## Task input:
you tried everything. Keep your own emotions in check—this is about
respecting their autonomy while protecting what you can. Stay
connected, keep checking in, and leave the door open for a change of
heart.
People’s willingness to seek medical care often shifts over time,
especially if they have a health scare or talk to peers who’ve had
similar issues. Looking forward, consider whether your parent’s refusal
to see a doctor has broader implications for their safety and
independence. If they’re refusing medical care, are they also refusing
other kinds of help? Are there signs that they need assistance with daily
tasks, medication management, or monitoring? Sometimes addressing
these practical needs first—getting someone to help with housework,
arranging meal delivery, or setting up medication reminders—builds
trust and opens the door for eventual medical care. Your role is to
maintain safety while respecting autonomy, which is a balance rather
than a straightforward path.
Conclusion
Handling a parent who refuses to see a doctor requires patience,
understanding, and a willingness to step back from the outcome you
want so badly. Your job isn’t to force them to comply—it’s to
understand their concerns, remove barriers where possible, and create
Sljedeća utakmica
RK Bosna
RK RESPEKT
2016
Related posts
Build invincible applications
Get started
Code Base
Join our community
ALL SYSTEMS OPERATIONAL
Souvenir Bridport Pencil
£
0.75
---
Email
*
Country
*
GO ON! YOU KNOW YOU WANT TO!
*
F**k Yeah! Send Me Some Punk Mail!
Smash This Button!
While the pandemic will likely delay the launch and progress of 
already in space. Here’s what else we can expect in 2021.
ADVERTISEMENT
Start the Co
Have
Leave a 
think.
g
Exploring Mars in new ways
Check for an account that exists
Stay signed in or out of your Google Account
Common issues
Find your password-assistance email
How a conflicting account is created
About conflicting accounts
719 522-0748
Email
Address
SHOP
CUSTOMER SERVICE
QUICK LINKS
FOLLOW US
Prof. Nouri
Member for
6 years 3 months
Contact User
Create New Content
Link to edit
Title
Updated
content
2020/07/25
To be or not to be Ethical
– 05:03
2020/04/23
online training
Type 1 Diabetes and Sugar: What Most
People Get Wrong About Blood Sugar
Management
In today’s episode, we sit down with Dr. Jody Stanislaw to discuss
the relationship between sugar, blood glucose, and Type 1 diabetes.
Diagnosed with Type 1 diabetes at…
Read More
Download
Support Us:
==
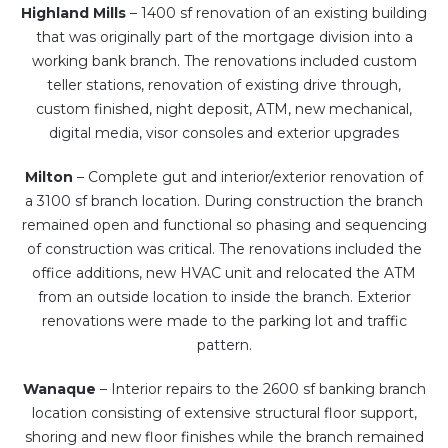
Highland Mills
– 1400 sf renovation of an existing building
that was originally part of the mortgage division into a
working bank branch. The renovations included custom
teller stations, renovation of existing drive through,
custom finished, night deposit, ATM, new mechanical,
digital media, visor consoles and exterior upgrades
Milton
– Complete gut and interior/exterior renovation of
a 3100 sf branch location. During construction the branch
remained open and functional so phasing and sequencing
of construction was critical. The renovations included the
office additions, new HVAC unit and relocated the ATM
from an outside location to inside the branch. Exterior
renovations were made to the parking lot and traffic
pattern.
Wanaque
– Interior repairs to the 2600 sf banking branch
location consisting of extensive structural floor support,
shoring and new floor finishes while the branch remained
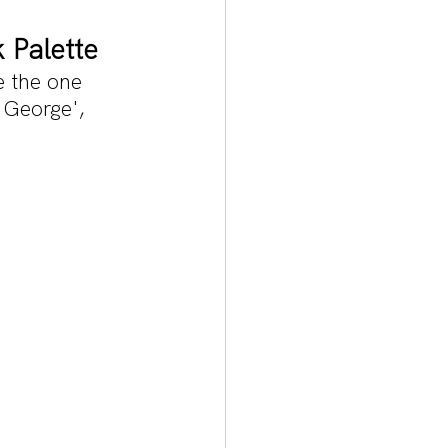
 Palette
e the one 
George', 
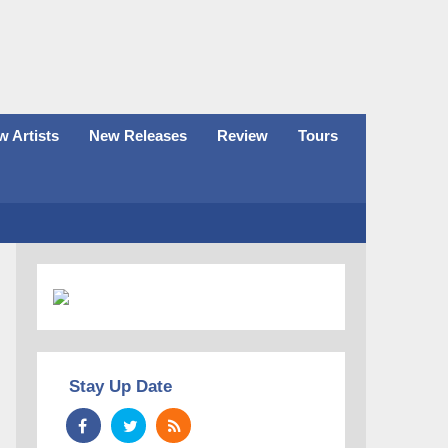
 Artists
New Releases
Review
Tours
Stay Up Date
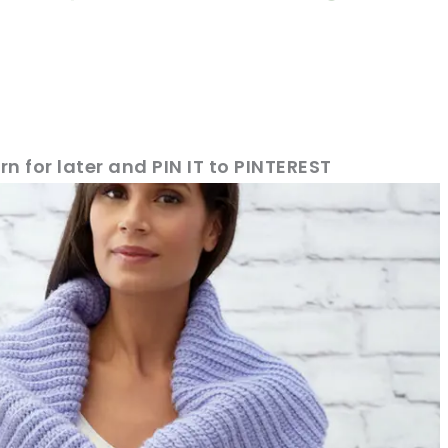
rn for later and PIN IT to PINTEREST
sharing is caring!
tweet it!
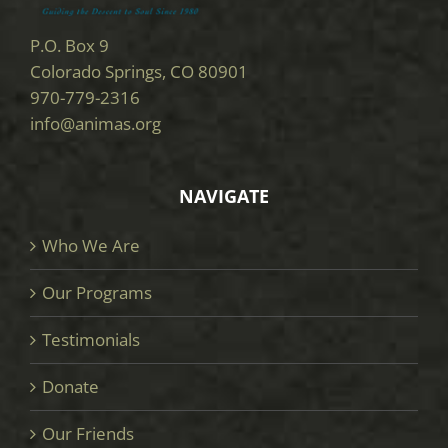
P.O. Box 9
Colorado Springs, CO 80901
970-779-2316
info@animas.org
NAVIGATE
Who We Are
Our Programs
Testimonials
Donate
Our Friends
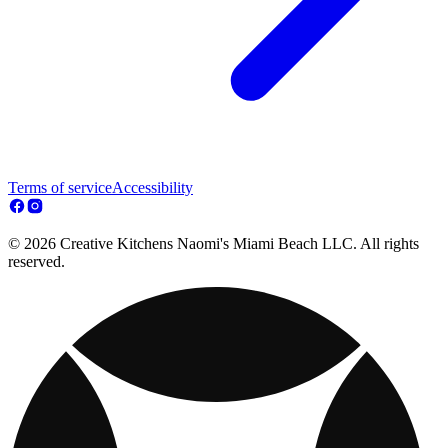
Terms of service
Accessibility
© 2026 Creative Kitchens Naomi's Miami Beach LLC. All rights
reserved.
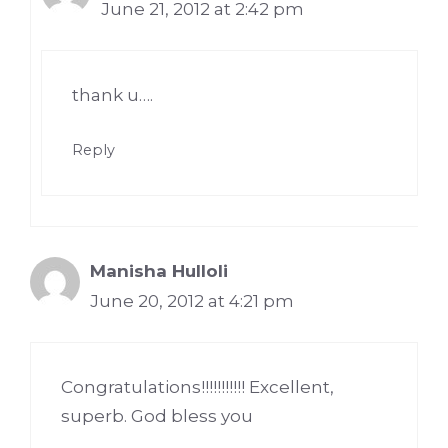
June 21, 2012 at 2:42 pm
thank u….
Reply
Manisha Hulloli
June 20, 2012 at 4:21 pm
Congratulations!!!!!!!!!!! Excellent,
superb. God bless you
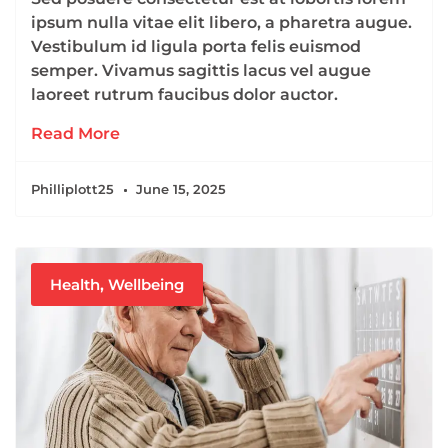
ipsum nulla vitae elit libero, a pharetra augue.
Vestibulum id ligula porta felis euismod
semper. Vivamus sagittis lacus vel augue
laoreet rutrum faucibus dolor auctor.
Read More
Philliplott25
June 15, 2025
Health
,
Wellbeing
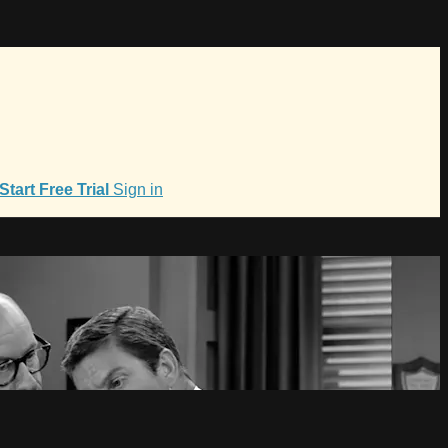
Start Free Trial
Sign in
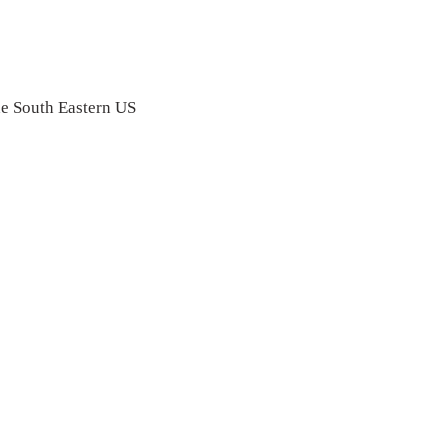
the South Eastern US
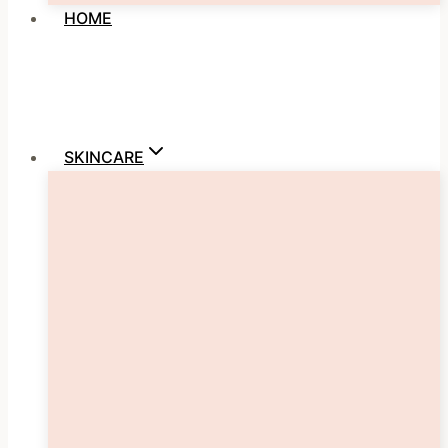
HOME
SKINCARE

## About this task:
Within the entries above, the lines from the one containing "that was originally" through the one containing "Stay Up Date" are to be transcribed exactly, ends included, pictures excluded.

## Answer to the problem:
that was originally part of the mortgage division into a
working bank branch. The renovations included custom
teller stations, renovation of existing drive through,
custom finished, night deposit, ATM, new mechanical,
digital media, visor consoles and exterior upgrades
Milton
– Complete gut and interior/exterior renovation of
a 3100 sf branch location. During construction the branch
remained open and functional so phasing and sequencing
of construction was critical. The renovations included the
office additions, new HVAC unit and relocated the ATM
from an outside location to inside the branch. Exterior
renovations were made to the parking lot and traffic
pattern.
Wanaque
– Interior repairs to the 2600 sf banking branch
location consisting of extensive structural floor support,
shoring and new floor finishes while the branch remained
 Palette
e the one 
George', 
 Artists
New Releases
Review
Tours
Stay Up Date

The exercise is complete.